■ WORK INSTRUCTIONS ■
Exclude the pictures, then restate every entry below exactly.

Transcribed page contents

:::::

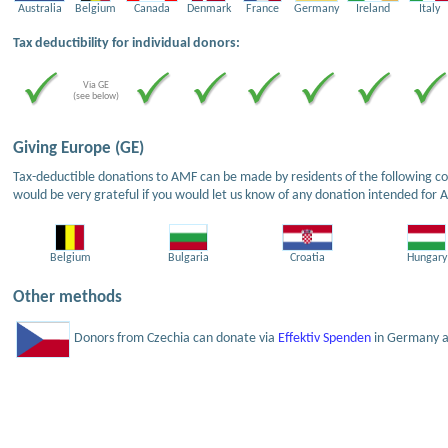
Australia
Belgium
Canada
Denmark
France
Germany
Ireland
Italy
Tax deductibility for individual donors:
Via GE
(see below)
Giving Europe (GE)
Tax-deductible donations to AMF can be made by residents of the following cou
would be very grateful if you would let us know of any donation intended for 
Belgium
Bulgaria
Croatia
Hungary
Other methods
Donors from Czechia can donate via
Effektiv Spenden
in Germany an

:::::

■ ANSWER BELOW ■
Australia
Belgium
Canada
Denmark
France
Germany
Ireland
Italy
Tax deductibility for individual donors:
Via GE
(see below)
Giving Europe (GE)
Tax-deductible donations to AMF can be made by residents of the following cou
would be very grateful if you would let us know of any donation intended for 
Belgium
Bulgaria
Croatia
Hungary
Other methods
Donors from Czechia can donate via
Effektiv Spenden
in Germany an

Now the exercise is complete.